Das Pandemie-Geschehen hinderte allerdings tausende Fans in Buenos Aires nicht daran, in der Nacht zum Obelisken zu ziehen. So gesehen hätte das Turnier auch in Argentinien stattfinden können. Für die Entscheidung des Tages sorgte Angel de Maria (22.), der von einem Abwehrschnitzer in der brasilianischen Hintermannschaft profitierte und mit einem sehenswertem Lupfer das einzige Tor des Tages erzielte. Der Rest waren ganz neue Erfahrungen für Messi und Co: Eine Pokalübergabe, Sieger-T-Shirts und eine Kabinenparty als Turniersieger.

Argentinien und Brasilien in die Jahre gekommen – Rink "enttäuscht"

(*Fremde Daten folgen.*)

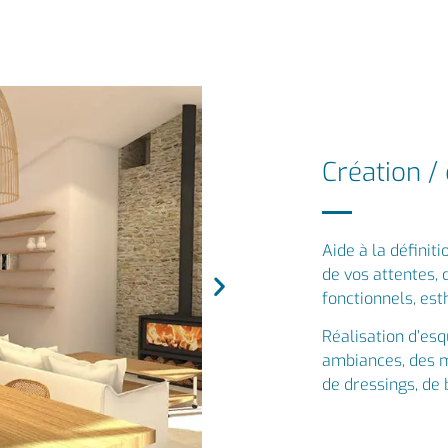
Création /
Aide à la définit
de vos attentes, 
fonctionnels, est
Réalisation d’esq
ambiances, des m
de dressings, de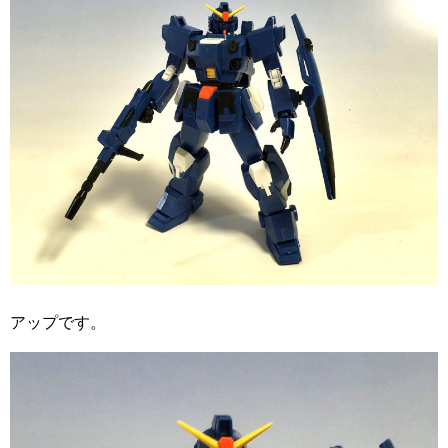
アップです。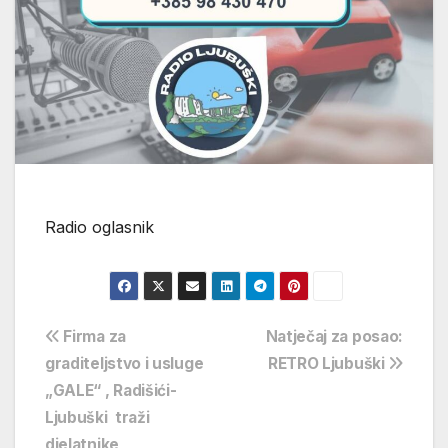
Radio oglasnik
Navigacija
Firma za
Natječaj za posao:
graditeljstvo i usluge
RETRO Ljubuški
objava
„GALE“ , Radišići-
Ljubuški traži
djelatnike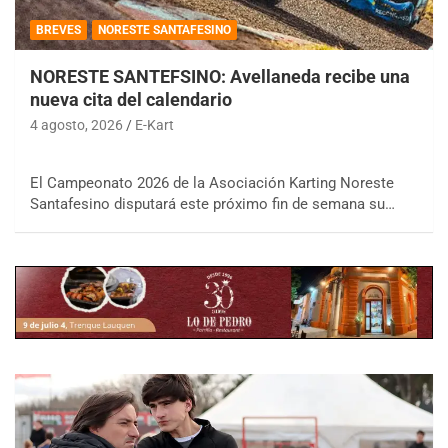
BREVES
NORESTE SANTAFESINO
NORESTE SANTEFSINO: Avellaneda recibe una
nueva cita del calendario
4 agosto, 2026
E-Kart
El Campeonato 2026 de la Asociación Karting Noreste
Santafesino disputará este próximo fin de semana su…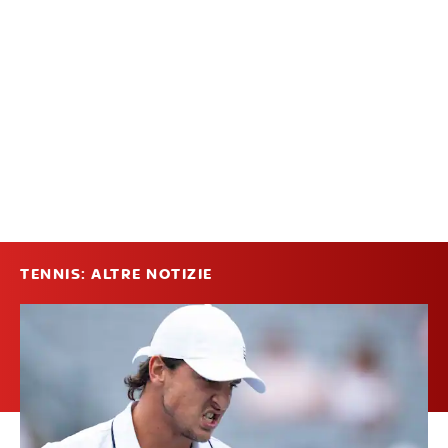
TENNIS: ALTRE NOTIZIE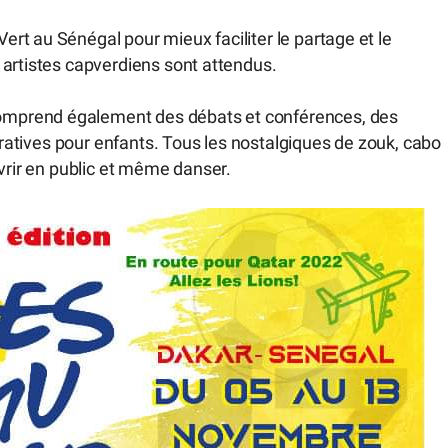
rt au Sénégal pour mieux faciliter le partage et le
 artistes capverdiens sont attendus.
mprend également des débats et conférences, des
ucratives pour enfants. Tous les nostalgiques de zouk, cabo
uvrir en public et même danser.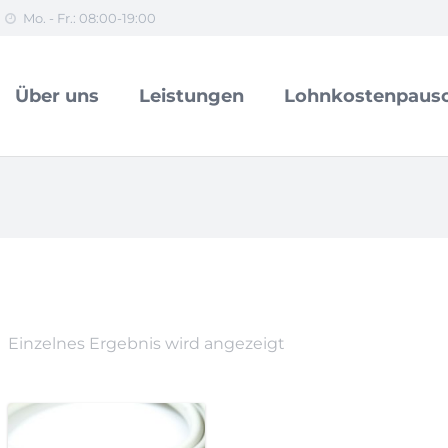
Mo. - Fr.: 08:00-19:00
Über uns
Leistungen
Lohnkostenpausc
Einzelnes Ergebnis wird angezeigt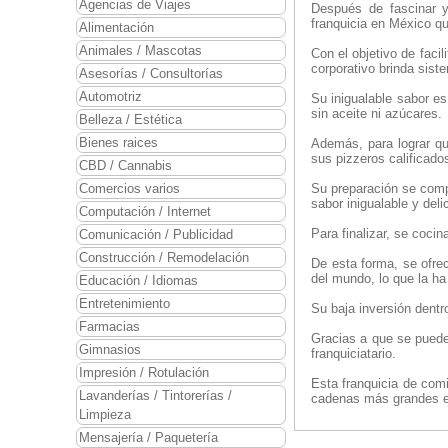
Agencias de Viajes
Después de fascinar y 
franquicia en México qu
Alimentación
Animales / Mascotas
Con el objetivo de facil
corporativo brinda sist
Asesorías / Consultorías
Automotriz
Su inigualable sabor e
sin aceite ni azúcares.
Belleza / Estética
Bienes raices
Además, para lograr qu
sus pizzeros calificados
CBD / Cannabis
Comercios varios
Su preparación se compl
sabor inigualable y del
Computación / Internet
Para finalizar, se coci
Comunicación / Publicidad
Construcción / Remodelación
De esta forma, se ofrec
del mundo, lo que la h
Educación / Idiomas
Entretenimiento
Su baja inversión dentr
Farmacias
Gracias a que se puede 
Gimnasios
franquiciatario.
Impresión / Rotulación
Esta franquicia de com
Lavanderías / Tintorerías /
cadenas más grandes e
Limpieza
Mensajería / Paquetería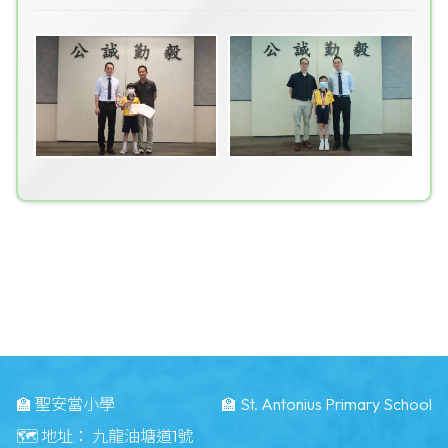
🏫 聖安當小學
🏫 St. Antonius Primary School
🗺️ 地址：
九龍油塘道1號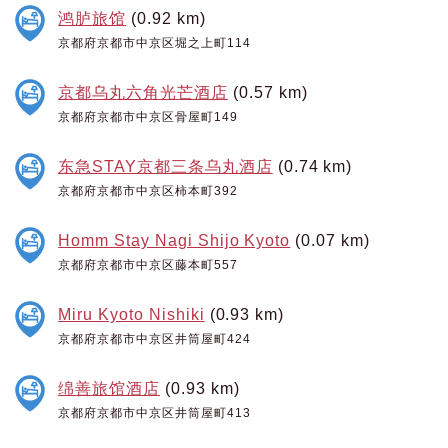
鸿胪旅馆
(0.92 km)
京都府京都市中京区堀之上町114
京都乌丸六角光芒酒店
(0.57 km)
京都府京都市中京区骨屋町149
东急STAY京都三条乌丸酒店
(0.74 km)
京都府京都市中京区柿本町392
Homm Stay Nagi Shijo Kyoto
(0.07 km)
京都府京都市中京区藤本町557
Miru Kyoto Nishiki
(0.93 km)
京都府京都市中京区井筒屋町424
绵善旅馆酒店
(0.93 km)
京都府京都市中京区井筒屋町413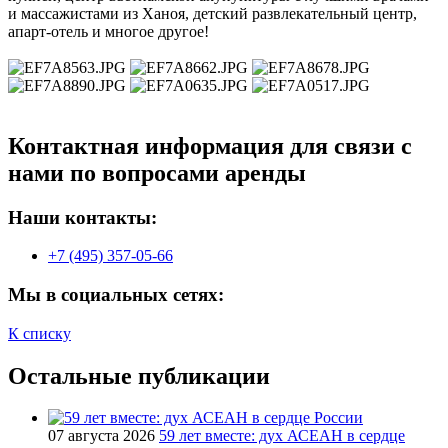
и массажистами из Ханоя, детский развлекательный центр,
апарт-отель и многое другое!
Контактная информация для связи с
нами по вопросами аренды
Наши контакты:
+7 (495) 357-05-66
Мы в социальных сетях:
К списку
Остальные публикации
07 августа 2026
59 лет вместе: дух АСЕАН в сердце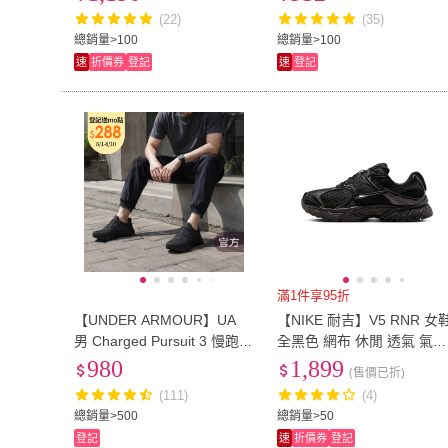
(22)
(35)
US12
(
1767
)
US12.5
(
337
)
10-12cm
(
61
)
12-13cm
(
67
)
總銷量>100
總銷量>100
速
折價券
登記
速
登記
10-12cm
(
61
)
12-13cm
(
67
)
15.5cm
(
71
)
16cm
(
95
)
15.5cm
(
71
)
16cm
(
95
)
18.5cm
(
131
)
19cm
(
164
)
18.5cm
(
131
)
19cm
(
164
)
21.5cm
(
54
)
無
(
5
)
21.5cm
(
54
)
無
(
5
)
L
(
55
)
2L
(
10
)
L
(
55
)
2L
(
10
)
7L
(
1
)
XL
(
45
)
7L
(
1
)
XL
(
45
)
6XL
(
1
)
Free
(
13
)
滿1件享95折
6XL
(
1
)
Free
(
13
)
寬150cm-179cm
(
3
)
寬180cm以上
(
3
)
【UNDER ARMOUR】UA
【NIKE 耐吉】V5 RNR 女
男 Charged Pursuit 3 慢跑鞋
全黑色 網布 休閒 透氣 氣墊
寬150cm-179cm
(
3
)
寬180cm以上
21cm~25cm
(
2
)
26cm~29cm
(
1
)
_3024878-002(黑色)
緩震 老爹鞋 運動 休閒鞋 H
980
1,899
(售價已折)
7901-001
21cm~25cm
(
2
)
26cm~29cm
(
50-99公分
(
1
)
100公分以上
(
1
)
(111)
(4)
總銷量>500
總銷量>50
50-99公分
(
1
)
100公分以上
(
登記
速
折價券
登記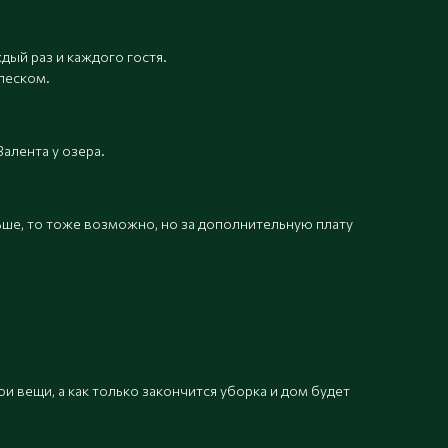
дый раз и каждого гостя.
песком.
алента у озера.
льше, то тоже возможно, но за дополнительную плату
и вещи, а как только закончится уборка и дом будет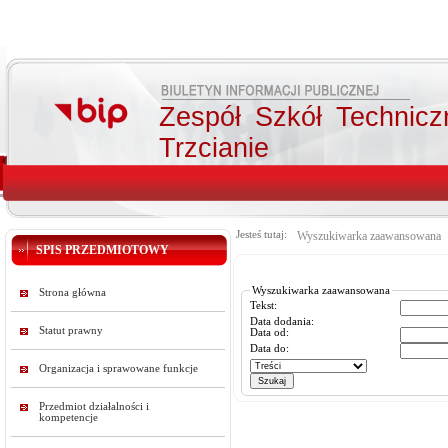
Zespół Szkół Technicz
Trzcianie
Jesteś tutaj:
Wyszukiwarka zaawansowana
SPIS PRZEDMIOTOWY
Wyszukiwarka zaawansowana
Strona główna
Tekst:
Data dodania:
Statut prawny
Data od:
Data do:
Organizacja i sprawowane funkcje
Przedmiot działalności i
kompetencje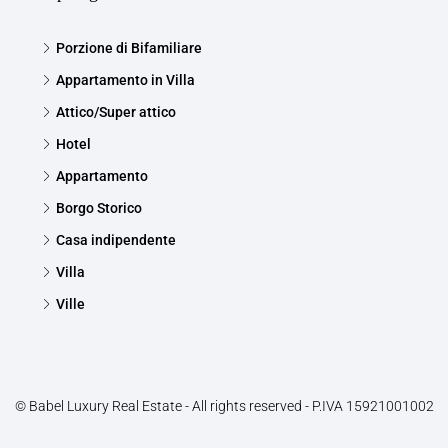
Porzione di Bifamiliare
Appartamento in Villa
Attico/Super attico
Hotel
Appartamento
Borgo Storico
Casa indipendente
Villa
Ville
© Babel Luxury Real Estate - All rights reserved - P.IVA 15921001002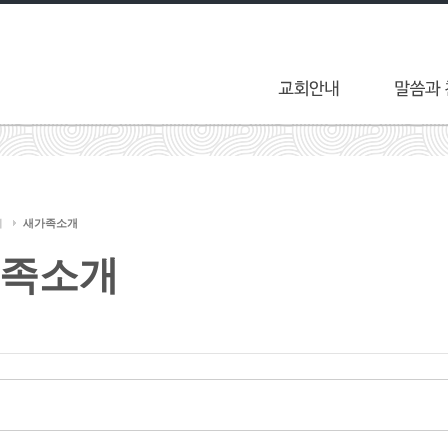
티
새가족소개
족소개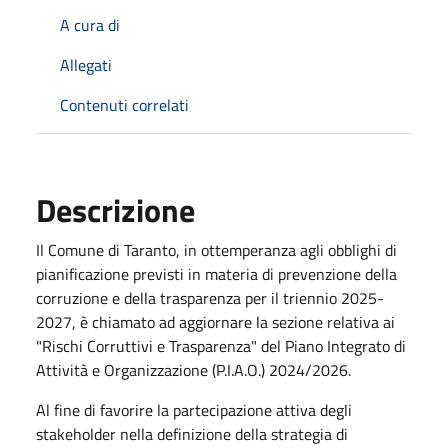
A cura di
Allegati
Contenuti correlati
Descrizione
Il Comune di Taranto, in ottemperanza agli obblighi di
pianificazione previsti in materia di prevenzione della
corruzione e della trasparenza per il triennio 2025-
2027, è chiamato ad aggiornare la sezione relativa ai
"Rischi Corruttivi e Trasparenza" del Piano Integrato di
Attività e Organizzazione (P.I.A.O.) 2024/2026.
Al fine di favorire la partecipazione attiva degli
stakeholder nella definizione della strategia di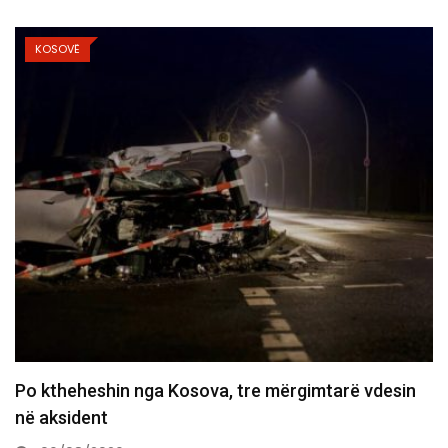
KOSOVË
Policia konfirmon ekstradimin e Dukagjin Nikollajt
nga Spanja, i dyshuar…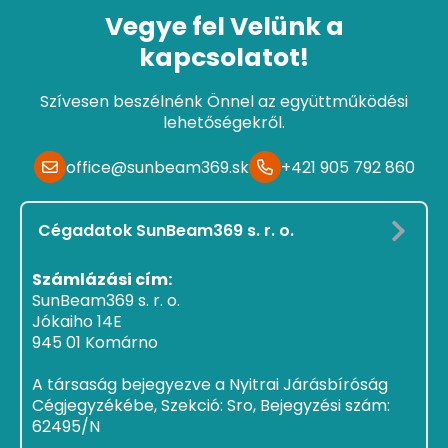
Vegye fel Velünk a
kapcsolatot!
Szívesen beszélnénk Önnel az együttműködési
lehetőségekről.
office@sunbeam369.sk
+421 905 792 860
Cégadatok SunBeam369 s. r. o.
Számlázási cím:
SunBeam369 s. r. o.
Jókaiho 14E
945 01 Komárno
A társaság bejegyezve a Nyitrai Járásbíróság
Cégjegyzékébe, Szekció: Sro, Bejegyzési szám:
62495/N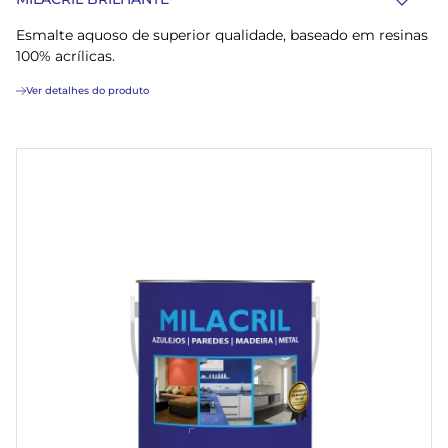
Esmalte aquoso de superior qualidade, baseado em resinas
100% acrílicas.
Ver detalhes do produto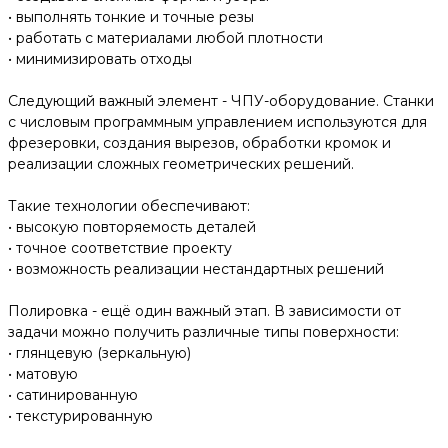
• выполнять тонкие и точные резы
• работать с материалами любой плотности
• минимизировать отходы
Следующий важный элемент - ЧПУ-оборудование. Станки
с числовым программным управлением используются для
фрезеровки, создания вырезов, обработки кромок и
реализации сложных геометрических решений.
Такие технологии обеспечивают:
• высокую повторяемость деталей
• точное соответствие проекту
• возможность реализации нестандартных решений
Полировка - ещё один важный этап. В зависимости от
задачи можно получить различные типы поверхности:
• глянцевую (зеркальную)
• матовую
• сатинированную
• текстурированную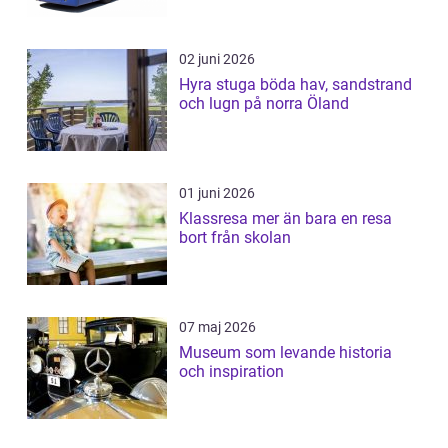
02 juni 2026
Hyra stuga böda hav, sandstrand
och lugn på norra Öland
01 juni 2026
Klassresa mer än bara en resa
bort från skolan
07 maj 2026
Museum som levande historia
och inspiration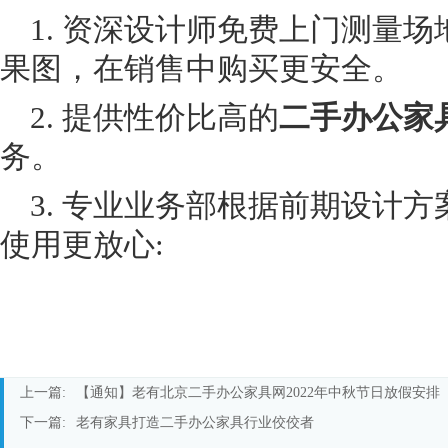
1.
资深设计师免费上门测量场
果图，在销售中购买更安全。
2.
提供性价比高的
二手办公家
务。
3.
专业业务部根据前期设计方
使用更放心
:
上一篇:
【通知】老有北京二手办公家具网2022年中秋节日放假安排
下一篇:
老有家具打造二手办公家具行业佼佼者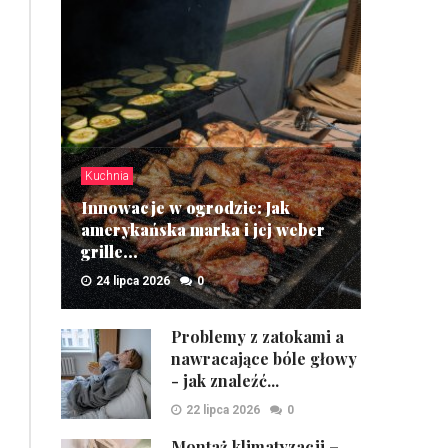
Kuchnia
Innowacje w ogrodzie: Jak
amerykańska marka i jej weber
grille...
24 lipca 2026
0
ZOBACZ
Problemy z zatokami a
nawracające bóle głowy
- jak znaleźć...
22 lipca 2026
0
Montaż klimatyzacji –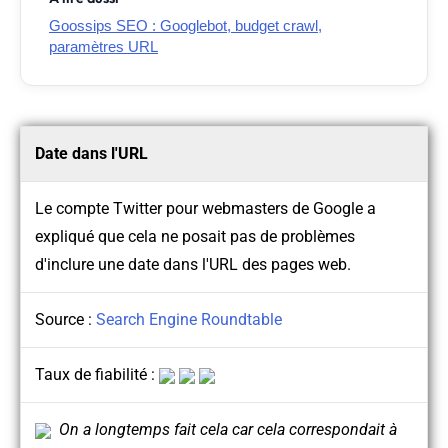
Goossips SEO : Googlebot, budget crawl,
paramètres URL
Date dans l'URL
Le compte Twitter pour webmasters de Google a
expliqué que cela ne posait pas de problèmes
d'inclure une date dans l'URL des pages web.
Source :
Search Engine Roundtable
Taux de fiabilité :
On a longtemps fait cela car cela correspondait à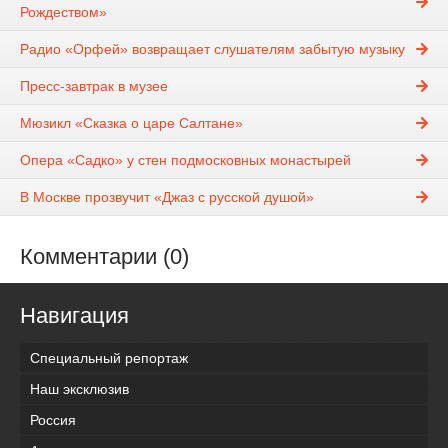
Рождеством»
Радио «Орфей» возвращает слушателям забытую музыку
Пресс-завтрак в музее
Мюзикл «Сказка о царе Салтане»
Опера «Садко» у стен подмосковных монастырей
В Москве прозвучит «Джаз с русской душой»
Комментарии (0)
Навигация
Специальный репортаж
Наш эксклюзив
Россия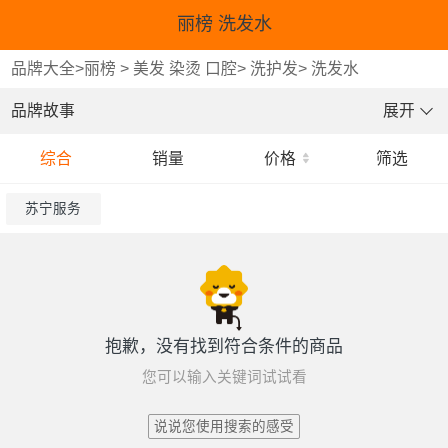
丽榜 洗发水
品牌大全
>
丽榜
>
美发 染烫 口腔
>
洗护发
>
洗发水
品牌故事
展开
综合
销量
价格
筛选
苏宁服务
抱歉，没有找到符合条件的商品
您可以输入关键词试试看
说说您使用搜索的感受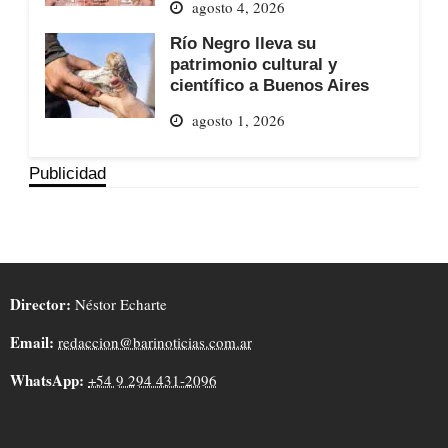
agosto 4, 2026
Río Negro lleva su
patrimonio cultural y
científico a Buenos Aires
agosto 1, 2026
Publicidad
Director:
Néstor Echarte
Email:
redaccion@barinoticias.com.ar
WhatsApp:
+54 9 294 431-2096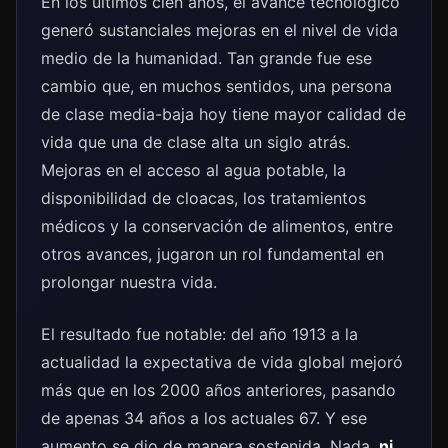
En los últimos cien años, el avance tecnológico
generó sustanciales mejoras en el nivel de vida
medio de la humanidad. Tan grande fue ese
cambio que, en muchos sentidos, una persona
de clase media-baja hoy tiene mayor calidad de
vida que una de clase alta un siglo atrás.
Mejoras en el acceso al agua potable, la
disponibilidad de cloacas, los tratamientos
médicos y la conservación de alimentos, entre
otros avances, jugaron un rol fundamental en
prolongar nuestra vida.
El resultado fue notable: del año 1913 a la
actualidad la expectativa de vida global mejoró
más que en los 2000 años anteriores, pasando
de apenas 34 años a los actuales 67. Y ese
aumento se dio de manera sostenida. Nada,
ni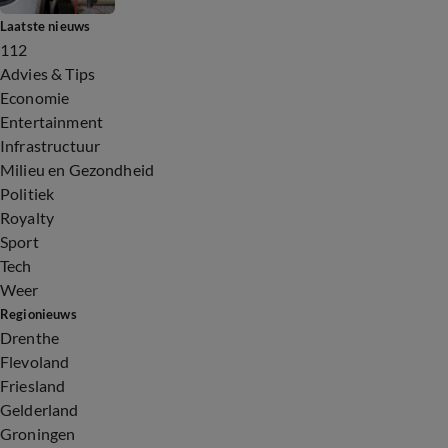
Laatste nieuws
112
Advies & Tips
Economie
Entertainment
Infrastructuur
Milieu en Gezondheid
Politiek
Royalty
Sport
Tech
Weer
Regionieuws
Drenthe
Flevoland
Friesland
Gelderland
Groningen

Doch bei aller argentinischen Euphorie: Beide Mannschaften sind in die Jahre gekommen. Für Brasiliens teilweise brutal gefoulten Superstar Neymar (29) war es das erste Mal überhaupt, dass er bei einem Kontinentalturnier oder einer WM in einem Halbfinale und einem Endspiel auf dem Platz stand: Er bemühte sich zwar, aber von einem Weltklasseauftritt wie man das von einem Superstar erwarten könnte, war er weit entfernt.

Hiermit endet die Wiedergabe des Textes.